Sirkuit Balap Suzuka, Jepang
(Sumber/ source: Wahyudi, Candra.2013.”Rasakan Sensasi Balap di Racing Theater”. Dalam Jawa Pos, tanggal 27 November 2013.)
(Rewritten by/ Diketik kembali oleh: Dimas Erda Widyamarta, www.ithinkeducation.blogspot.com)
            Ketika banyak sirkuit “mati” saat tidak ada balapan, Suzuka tetap semarak. Apa rahasianya? Berikut laporan wartawan Jawa Pos Candra Wahyudi.
            Seperti kebanyakan arena balap, Sirkuit Suzuka berada di kawasan pinggiran. Perjalanan satu jam naik kereta api dari Nagoya yang dilanjutkan dengan taksi sekitar 30 menit cukup menggambarkan betapa “terpencilnya” lokasi sirkuuit milik pabrikan otmotif Honda yang dibangun pada 1962 tersebut. meski begitu, ketika musim race tiba, ratusan ribu orang memadati Suzuka.
            Sirkut dengan lintasan sepanjang 5807 kilometer itu menjadi langganan venue Gran Prix Formula 1 sejak 1987. Suzuka juga menjadi arena balap motor paling bergengsi  MotoGP. Namun, sejak twasnya Daijiro Kato pada 2003, Suzuka tidak lagi menjadi arena MotoGP. “Kalau ada balapan, seluruh kamar di hotel ini habis terisi.
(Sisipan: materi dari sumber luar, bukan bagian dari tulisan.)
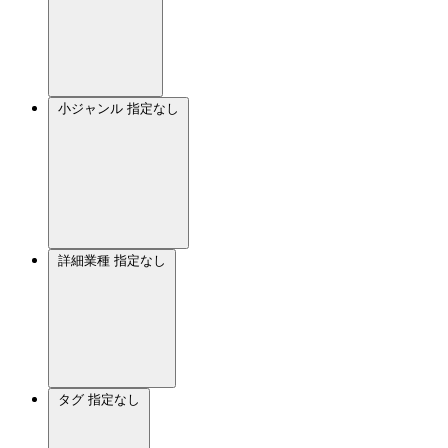
小ジャンル
指定なし
詳細業種
指定なし
タグ
指定なし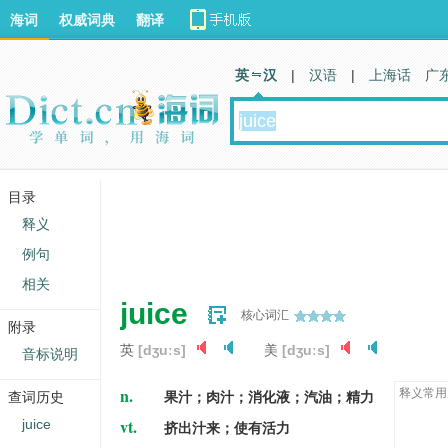
海词
权威词典
翻译
英 汉
|
汉语
|
上海话
广
目录
释义
例句
相关
juice
核心词汇
附录
英
[dʒuːs]
美
[dʒuːs]
音标说明
n.
释义常用
查词历史
果汁；肉汁；消化液；汽油；精力
vt.
juice
挤出汁来；使有活力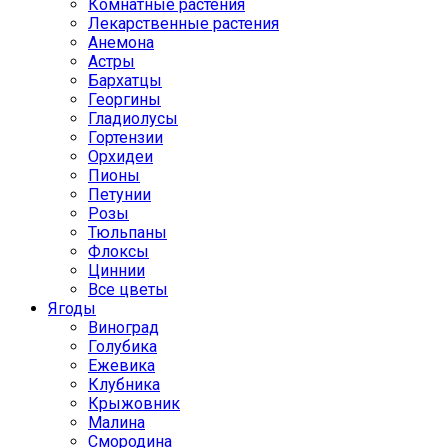
Комнатные растения
Лекарственные растения
Анемона
Астры
Бархатцы
Георгины
Гладиолусы
Гортензии
Орхидеи
Пионы
Петунии
Розы
Тюльпаны
Флоксы
Циннии
Все цветы
Ягоды
Виноград
Голубика
Ежевика
Клубника
Крыжовник
Малина
Смородина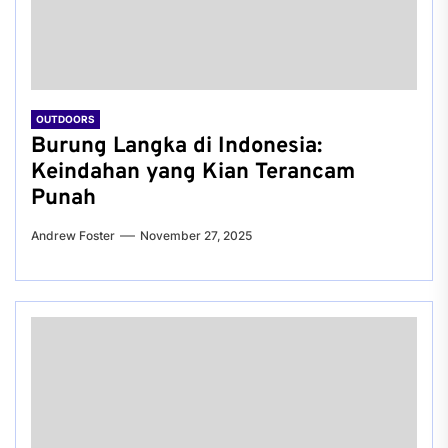
OUTDOORS
Burung Langka di Indonesia:
Keindahan yang Kian Terancam
Punah
Andrew Foster
November 27, 2025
Semua di-booking oleh FIA (penyelenggara F1),” kata petugas Suzuka Circuit Hotel kepada  Jawa Pos.
            Lain cerita ketika tidak ada balapan. Kompleks Sirkut Suzuka sepi, tapi tidak benar-benar “mati”. Ketika tidak ada kegiatan di arena balapan. Suzuka tetap bergeliat dengan keberadaan taman hiburan yang berisi aneka wahana permainan. Uniknya, kebanyakan wahana itu bernuansa balap. Ada arena gokar dan berbagai ajang permainan lain yang menguji adrenalin. Salah satu yang istimewa adalah bianglala raksasa. Bianglala itu menjadi ikon taman bermain Sirkuit Suzuka. Setiap hari ratusan pengunjung menimkati arena permainan tersebut. mayoritas adalah anak-anak. Selain menikmati berbagai wahan permainan, pengunjung bisa masuk ke tribun penonton di dalam sirkuit.
            Tur ke kompleks Sirkuit Suzuka menjadi semacam wisata edukasi bagi anak-anak. Mereka tidak banyak dimanjakan dengan beragam permainan tapi juga bisa merasakan atmosfer balap. Salah satunya, di Racing Theater. Dengan tarif 800yen atau sekitar Rp80ribu, pengunjung bisa menikmati beragam permainan dan memorabilia balap yang tersedia di Racing Theater.
            Salah satu suguhan yang menjadi favorit pengunjung adalah film 2D tentang balap F1. Begitu duduk di kursi, kita langsung merasakan sensasi menjadi layaknya pembalap sesungguhnya. Posisi duduk tidak tegak, tapi setengah telentang seperti kokpit mobil F1.
            Saat lampu start menyala, mobil melaju kencang. Embusan angin terasa begitu kuat mengempas wajah. Adegan ketika mobil belok atau menyalip benar-benar kita rasakan seperti balapan yang sebenarnya. Begitu jgua ketika tiba balapan terganggu hujan. Terpaan air benar-benar terasa di wajah kita. Basah, namun, embusan angin dengan cepat mengeringkan.
            Sensasi lain ada di wind tunnel alias terowongan angin. Di ruangan tersebut kita benar-benar merasakan kuatnya embusan angin seperti yang dirasakan pembalap saat memasu kendaraan di lintasan. Saking kuatnya, embusan angin itu membuat kita terhuyung.
            Di Racing Theater juga ada beragam memorabilia MotoGP dan F1. Ada motor RC211 yang dikendarai pembalap Honda Dani Pedrosa. Tidak ektinggalan, motor CBR250 yang mengantar Hiroshi Aoyama menjadii juara dunia MotoGP kelas 250cc.
            Ada pula mobil Honda McLaren MP4/4 yangdikendarai Ayrton Senna pada musim 1988. Mobil itulah yang mengantar pembalap Brasil itu menjadi juara dunia. Di samping mobil Senna terdapat mobil dua pembalap legendaris Jepang, Takuma Sato dan Satoru Nakajima.
            Jangan upa, meski tidak ada balapan, Circuit Plaza di Suzuka tetap buka. Di tempat itu tersedia aneka suvenir khas Sirkuit Suzuka. Salah satu yang unik adalah potongan aspal sirkuit yang dibanderol JPY 1000 (sekitar Rp 100 ribu).

            Masih di kompleks sirkuit, ada juga hotel, resor dan plasa dengan beragam fasilitas. Jadi, meski lokasinya terpencil, Suzuka menyuguhkan banyak hiburan yang bisa dinikmati walaupun sedang tidak ada balapan.